Karaköy Balıkçılar Çarşısı’nda 45 yıldır esnaflık yapan Balıkçı Kahraman da müsilaj nedeniyle satışlarda ciddi düşüş yaşandığını belirterek, şunları kaydetti:
“Fakat her profesör televizyonlara çıkıyor, biliyorlar veya bilmiyorlar kendi kafalarına göre bir yorum yapıyorlar. Ben 45 senedir bu işi yapıyorum, çocuklarım hepsi balıklarla büyüdü. Öyle bir şey olsaydı denizde balık ölür. Bizim kendi araştırmamız var, Su Ürünleri’nin araştırması var yani müsilajın balığa herhangi bir zararı yok. Fakat sadece sahillerdeki kirlilikten, bir de havasızlıktan dolayı alttaki balıklar kıyıdan, derin sulara kaçıyor. Olay bundan ibarettir. Yüzde 90’dan belki daha fazla şu anda zaten iş yapamıyoruz. Öyle bir şey olsa balık ölü gelir, balık canlı geliyor. Daha önce bu oranda bir düşüş yaşandı mı? Hiç hatırlamıyorum. Sadece 78’de bir gemi patlamasından dolayı Haydarpaşa Limanı’nın orada o zaman bir düşüş yaşanmıştı onun haricinde hiç hatırlamıyorum.”

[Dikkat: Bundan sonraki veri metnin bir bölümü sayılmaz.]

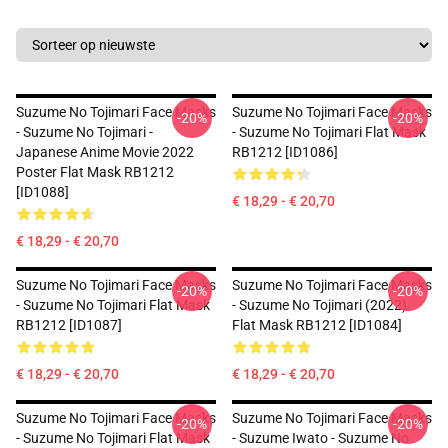
Suzume No Tojimari Face Masks
Suzume No Tojimari Face Masks
-20%
-20%
- Suzume No Tojimari -
- Suzume No Tojimari Flat Mask
Japanese Anime Movie 2022
RB1212 [ID1086]
Poster Flat Mask RB1212
[ID1088]
€ 18,29 - € 20,70
€ 18,29 - € 20,70
Suzume No Tojimari Face Masks
Suzume No Tojimari Face Masks
-20%
-20%
- Suzume No Tojimari Flat Mask
- Suzume No Tojimari (2022)
RB1212 [ID1087]
Flat Mask RB1212 [ID1084]
€ 18,29 - € 20,70
€ 18,29 - € 20,70
Suzume No Tojimari Face Masks
Suzume No Tojimari Face Masks
-20%
-20%
- Suzume No Tojimari Flat Mask
- Suzume Iwato - Suzume No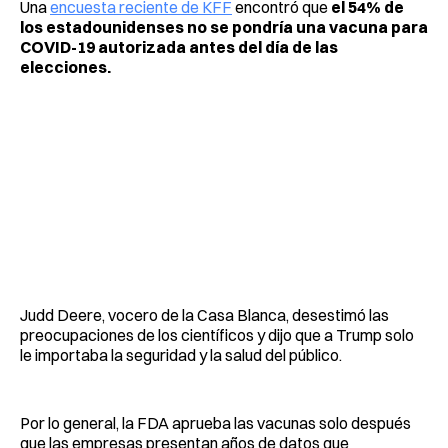
Una
encuesta reciente de KFF
encontró que
el 54% de
los estadounidenses no se pondría una vacuna para
COVID-19 autorizada antes del día de las
elecciones.
Judd Deere, vocero de la Casa Blanca, desestimó las
preocupaciones de los científicos y dijo que a Trump solo
le importaba la seguridad y la salud del público.
Por lo general, la FDA aprueba las vacunas solo después
que las empresas presentan años de datos que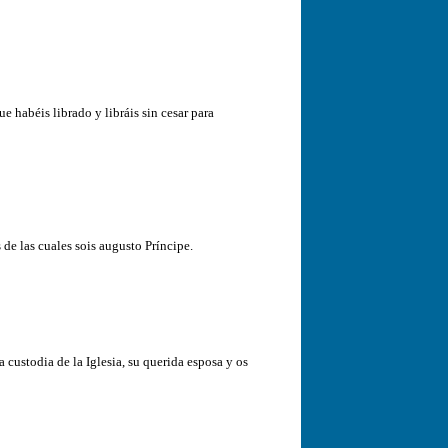
 habéis librado y libráis sin cesar para
 de las cuales sois augusto Príncipe.
custodia de la Iglesia, su querida esposa y os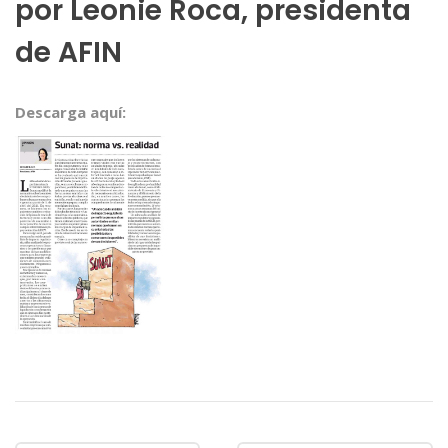
por Leonie Roca, presidenta
de AFIN
Descarga aquí: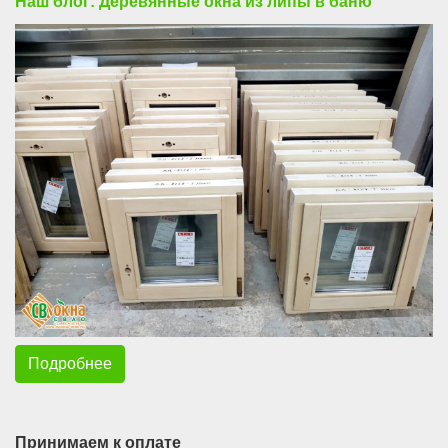
Наш блог: Деревянные окна из липы в баню
Подробнее
Принимаем к оплате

Çevre ve Şehircilik Bakanı Murat Kurum, 15 Haziran’da Cumhurbaşkanlığı Dolmabahçe Çalışma Ofisinde gerçekleştirilen Marmara Denizi Eylem Planı Koordinasyon Kurulu Toplantısı’nın ardından yaptığı açıklamada, “Yaptığımız ilk çalışmalar çerçevesinde; bugün itibarıyla tehlikeli atık veya toksik özellik göstermediğini tespit ettik.” ifadelerini kullanmıştı.